Binaries vs websites
It has been half a year since my last blog post covering an IDOR in a website API. About time to write about something new and hopefully interesting! Having switched my focus from websites to binaries a new world opened up to me.
The reason I switched is my passion for low-level engineering. Reading through disassemblies, walking along with code being executed in a debugger, memory corruption, etc. Reverse engineering has always been a passion of mine and binary exploitation seems to get pretty close. I got completely hooked during @corelanc0d3r’s Exploit Development Bootcamp, after which I treated myself to the Advanced class as well.
Step one is finding your first target. The reason I chose Adobe Reader is primarily that it’s a well-known application, offering reasonable bounties for example through submission to the ZDI. Also, my assumption was that it would be easier to find bugs in a PDF reader than in a browser like Chrome. I would say, to my knowledge, that Adobe Reader, Office and the well-known internet browsers are the top 5 well known and hardest application targets to find exploitable vulnerabilities in.
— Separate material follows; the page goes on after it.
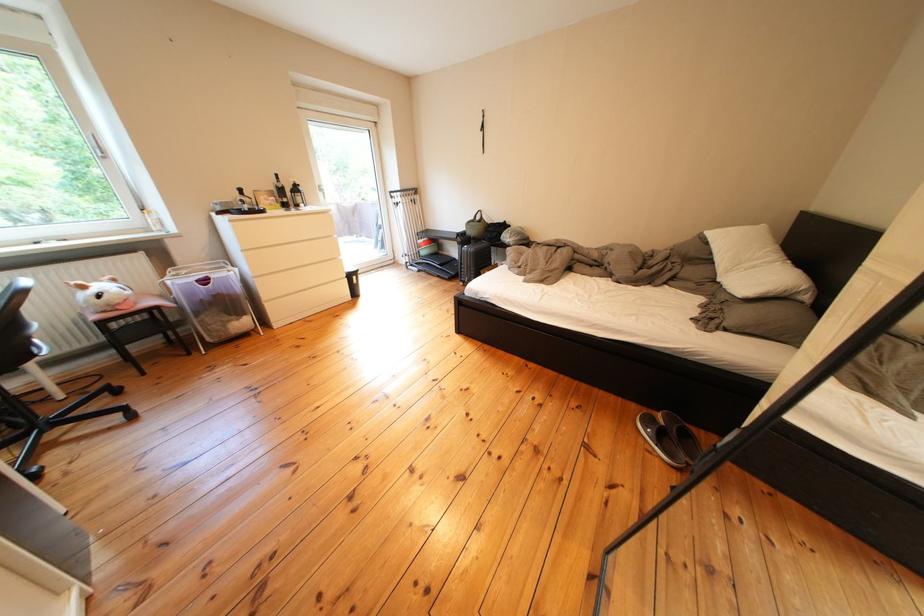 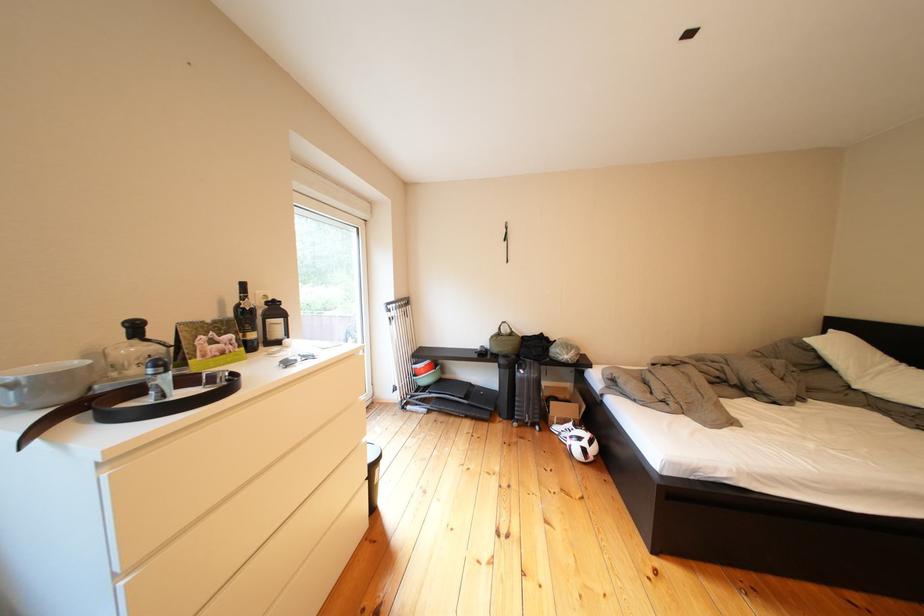 Find the pixel in the second image that matches (x=458, y=257) in the first image.

(462, 381)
Which makes them interesting.
Before exploitation comes fuzzing
Wow did I underestimate this one! I told myself it would take quite some time to build a reliable exploit once I found a bug in Adobe Reader. There are so many mitigations to work through once you have an exploitable crash. Amongst others: Data Execution Protection (DEP: prevents your code from being executed), Address Space Layout Randomization (ASLR: where in memory is my code anyway?), Sandboxing (you need to escape this one, it limits what your code can do). It’s hard to end up with reliable code execution.
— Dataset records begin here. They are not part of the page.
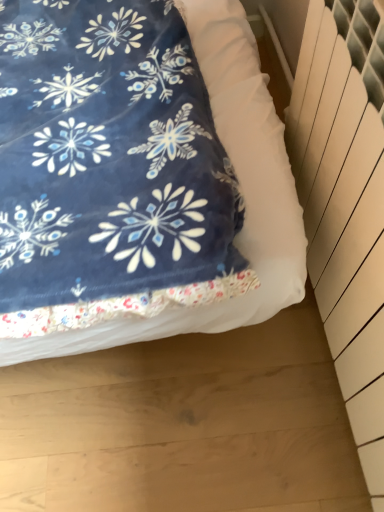 In order to click on white plastic radiator at right in this screenshot , I will do `click(344, 211)`.

Describe the element at coordinates (344, 211) in the screenshot. The height and width of the screenshot is (512, 384). I see `white plastic radiator at right` at that location.

The image size is (384, 512). Describe the element at coordinates (242, 191) in the screenshot. I see `velvety blue blanket at upper left` at that location.

You are a GUI agent. You are given a task and a screenshot of the screen. Output one action in this format:
    pyautogui.click(x=<x>, y=<y>)
    Task: Click on the velvety blue blanket at upper left
    The height and width of the screenshot is (512, 384).
    Given the screenshot: What is the action you would take?
    pyautogui.click(x=242, y=191)

The width and height of the screenshot is (384, 512). I want to click on white plastic radiator at right, so click(344, 211).

Considering the relative positions of white plastic radiator at right and velvety blue blanket at upper left in the image provided, is white plastic radiator at right to the right of velvety blue blanket at upper left from the viewer's perspective?

Yes, white plastic radiator at right is to the right of velvety blue blanket at upper left.

From the picture: Considering the positions of objects white plastic radiator at right and velvety blue blanket at upper left in the image provided, who is behind, white plastic radiator at right or velvety blue blanket at upper left?

Positioned behind is velvety blue blanket at upper left.

Is point (311, 270) closer to viewer compared to point (260, 105)?

No, it is not.

From the image's perspective, which one is positioned lower, white plastic radiator at right or velvety blue blanket at upper left?

white plastic radiator at right appears lower in the image.

From a real-world perspective, is white plastic radiator at right over velvety blue blanket at upper left?

Yes, from a real-world perspective, white plastic radiator at right is above velvety blue blanket at upper left.

Between white plastic radiator at right and velvety blue blanket at upper left, which one has smaller width?

With smaller width is white plastic radiator at right.

From their relative heights in the image, would you say white plastic radiator at right is taller or shorter than velvety blue blanket at upper left?

Considering their sizes, white plastic radiator at right has less height than velvety blue blanket at upper left.

Based on the photo, can you confirm if white plastic radiator at right is smaller than velvety blue blanket at upper left?

Yes, white plastic radiator at right is smaller than velvety blue blanket at upper left.

Is white plastic radiator at right inside the boundaries of velvety blue blanket at upper left, or outside?

The correct answer is: outside.

Is white plastic radiator at right not close to velvety blue blanket at upper left?

No.

From the picture: Is white plastic radiator at right facing towards velvety blue blanket at upper left?

Yes, white plastic radiator at right faces towards velvety blue blanket at upper left.

Based on the photo, how many degrees apart are the facing directions of white plastic radiator at right and velvety blue blanket at upper left?

There is a 88.1-degree angle between the facing directions of white plastic radiator at right and velvety blue blanket at upper left.

Locate an element on the screen. This screenshot has height=512, width=384. radiator that is above the velvety blue blanket at upper left (from a real-world perspective) is located at coordinates (344, 211).

Considering the relative positions of velvety blue blanket at upper left and white plastic radiator at right in the image provided, is velvety blue blanket at upper left to the right of white plastic radiator at right from the viewer's perspective?

No.

Between velvety blue blanket at upper left and white plastic radiator at right, which one is positioned in front?

white plastic radiator at right is in front.

Between point (296, 242) and point (323, 165), which one is positioned in front?

Point (296, 242)

From the image's perspective, who appears lower, velvety blue blanket at upper left or white plastic radiator at right?

white plastic radiator at right is shown below in the image.

From a real-world perspective, which object rests below the other?

velvety blue blanket at upper left is physically lower.

Can you confirm if velvety blue blanket at upper left is wider than white plastic radiator at right?

Indeed, velvety blue blanket at upper left has a greater width compared to white plastic radiator at right.

In the scene shown: Is velvety blue blanket at upper left shorter than white plastic radiator at right?

Incorrect, the height of velvety blue blanket at upper left does not fall short of that of white plastic radiator at right.

Considering the relative sizes of velvety blue blanket at upper left and white plastic radiator at right in the image provided, is velvety blue blanket at upper left smaller than white plastic radiator at right?

No.

Is velvety blue blanket at upper left outside of white plastic radiator at right?

Absolutely, velvety blue blanket at upper left is external to white plastic radiator at right.

Would you consider velvety blue blanket at upper left to be distant from white plastic radiator at right?

No, velvety blue blanket at upper left is in close proximity to white plastic radiator at right.

Is velvety blue blanket at upper left oriented towards white plastic radiator at right?

No, velvety blue blanket at upper left does not turn towards white plastic radiator at right.

This screenshot has height=512, width=384. There is a velvety blue blanket at upper left. What are the coordinates of `radiator above it (from a real-world perspective)` in the screenshot? It's located at (344, 211).

At what (x,y) coordinates should I click in order to perform the action: click on radiator in front of the velvety blue blanket at upper left. Please return your answer as a coordinate pair (x, y). Looking at the image, I should click on (344, 211).

At what (x,y) coordinates should I click in order to perform the action: click on bed on the left of white plastic radiator at right. Please return your answer as a coordinate pair (x, y). This screenshot has height=512, width=384. Looking at the image, I should click on (242, 191).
But before you can start building an exploit you need to trigger a bug or multiple bugs. Perhaps one to leak a DLL address to bypass ASLR and another one which overwrites an exception handler address and triggers a crash. So how do you find these bugs? The answer is fuzzing. And in case of a hard target like Adobe Reader, this can take forever.
Well, for me it did. Or at least months.
Diving into fuzzing you’ll find out it’s a world on its own. There are many concepts and tools. Endless possibilities to try and force crashes on targets. The basic idea is generating as many inputs (e.g. input files) as you can and running them as fast as you can against your target. If you are lucky, one or more inputs will crash the target.
With harder targets besides luck, you’ll need better ideas than throwing around random inputs.
Many ways to Rome
Fuzzing a complex target like Adobe Reader requires you to get to know the target really well. Open up some of the executables / DLL’s in a disassembler and see what you can make up of the symbols (if any) and references. Perhaps you’ll find out Adobe Reader uses libtiff, which learns us that might be a way in. Give this recon process plenty of time.
Now let’s see how we can attack our target.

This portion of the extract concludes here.